L'armée européenne, si elle est créée, fera concurrence à l'Otan, mais il est peu probable qu'elle voie le jour avant dix ans, a déclaré à Sputnik Jean-Vincent Brisset, général de brigade aérienne en retraite et directeur de recherche à IRIS.
«Si on veut faire une armée européenne qui soit totalement indépendante de l'Otan, des forces de l'Otan, il n'est pas possible d'avoir des forces qui soient affectées à l'une et qui soient en même temps affectées à l'autre. Donc cela veut dire qu'il y aura effectivement une sorte de concurrence», a indiqué M.Brisset.
«L'armée européenne, c'est une utopie. Comme je vous l'ai dit,l'armée européenne, c'est quelque chose qui ne peut pas voir le jour avant dix à vingt ans», a déclaré M.Pinatel à Sputnik.
Selon lui, la première étape est de créer une alliance européenne contre les menaces qui n'existaient lors de la création de l'Otan.
«Ce qui est important […], c'est créer une alliance européenne face au terrorisme islamiste parce que la France notamment est engagée au Sahel […]. L'Otan n'est pas configurée pour traiter des problèmes comme ce qui se passe au Sahel.

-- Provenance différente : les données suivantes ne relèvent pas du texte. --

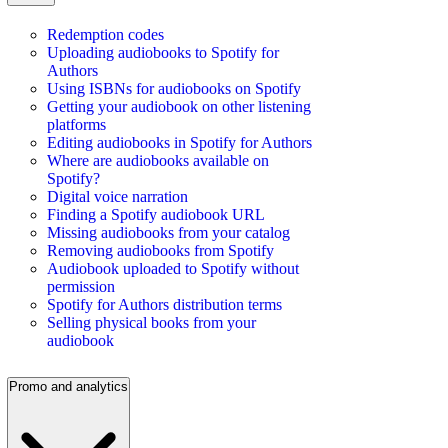
Redemption codes
Uploading audiobooks to Spotify for
Authors
Using ISBNs for audiobooks on Spotify
Getting your audiobook on other listening
platforms
Editing audiobooks in Spotify for Authors
Where are audiobooks available on
Spotify?
Digital voice narration
Finding a Spotify audiobook URL
Missing audiobooks from your catalog
Removing audiobooks from Spotify
Audiobook uploaded to Spotify without
permission
Spotify for Authors distribution terms
Selling physical books from your
audiobook
Promo and analytics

On a bien vu ça en Afghanistan où l'Otan n'a pas vraiment réussi à stabiliser la situation», a estimé le général Pinatel.
Un autre domaine est la cyber guerre où là encore les Européens peut créer une alliance hors Otan.

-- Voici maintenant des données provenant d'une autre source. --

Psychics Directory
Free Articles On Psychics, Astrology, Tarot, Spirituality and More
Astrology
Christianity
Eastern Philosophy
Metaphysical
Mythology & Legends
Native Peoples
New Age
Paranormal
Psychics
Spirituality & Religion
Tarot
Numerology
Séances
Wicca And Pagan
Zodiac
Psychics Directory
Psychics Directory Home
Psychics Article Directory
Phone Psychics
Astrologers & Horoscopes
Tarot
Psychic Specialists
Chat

«Je pense que les pays qui sont historiquement les premiers à avoir créé l'Union européenne seraient assez naturellement membres de cette armée», a estimé M.Brisset, avant de préciser qu'on pourrait aussi y ajouter le Danemark et des pays du sud de l'ancien Pacte de Varsovie, la Hongrie, la Tchéquie ou la Slovaquie.
M.Pinatel a d'abord mentionné la France, l'Allemagne, l'Italie, la Belgique et les Pays-Bas tout en soulignant qu'une telle armée pourrait être formée par étapes, après la création d'un pouvoir politique européen qui n'existe pas aujourd'hui sous une forme capable de diriger une armée et qu'il fallait plutôt commencer par créer une alliance qui lutterait contre le terrorisme islamiste et la menace cyber qui sont des menaces actuelles, estime le général Pinatel.
Et là, l'alliance pourrait être beaucoup plus large et réunir aussi l'Albanie, la Grèce et d'autres pays du sud de la Méditerranée et d'Europe, d'après lui.
«Les pays qui peuvent participer concrètement à cette alliance de défense contre le terrorisme islamiste, c'est l'Allemagne et tous les pays du sud de la Méditerranée et les pays de l'Europe qui ont déjà été dans l'Empire ottoman», a dit M.Pinatel.
«Il n'est pas question pour les Américains, tant qu'ils dirigent l'Otan, qu'il y ait un rapprochement avec la Russie », a-t-il déploré.
«Il faut aussi construire une base industrielle de la Défense car il n'y a pas d'autonomie stratégique si nous dépendons d'autres puissances pour nos équipements», souligne le Général.
Les deux généraux interrogés par Sputnik considèrent le projet de l'armée européenne comme un long chemin qu'il faut parcourir pas à pas. Il pourrait, selon eux, voir le jour qu'après la création d'un gouvernement européen unique.
Selon M.Pinatel, il s'agit d'une «utopie souhaitable», d'un projet qui ne peut «pas être réalisé avant dix ans».
M.Brisset estime pour sa part que les pays membres de l'UE n'ont actuellement pas la volonté politique de former une gouvernance unique ce qui entraînerait comme conséquence la formation d'une armée européenne.
«Je crois tellement peu à la formation d'une armée européenne que j'ai beaucoup du mal à projeter des choses que cela pourrait faire par la suite […]. Pour le moment, il n'y a absolument pas de volonté commune de la faire», a conclu M.Brisset.
Dans une interview accordée le 6 novembre à la radio Europe 1, Emmanuel Macron s'est déclaré favorable à la création d'une «vraie armée européenne» indépendante des États-Unis, y compris pour garantir la cybersécurité de l'Europe. Cette idée a été reprise quelques plus tard par la chancelière allemande Angela Merkel. Entre-temps, Donald Trump a qualifié d'«insultante» l'idée du Président français et proposé aux Européens de payer leur part à l'Otan, subventionnée largement par Washington.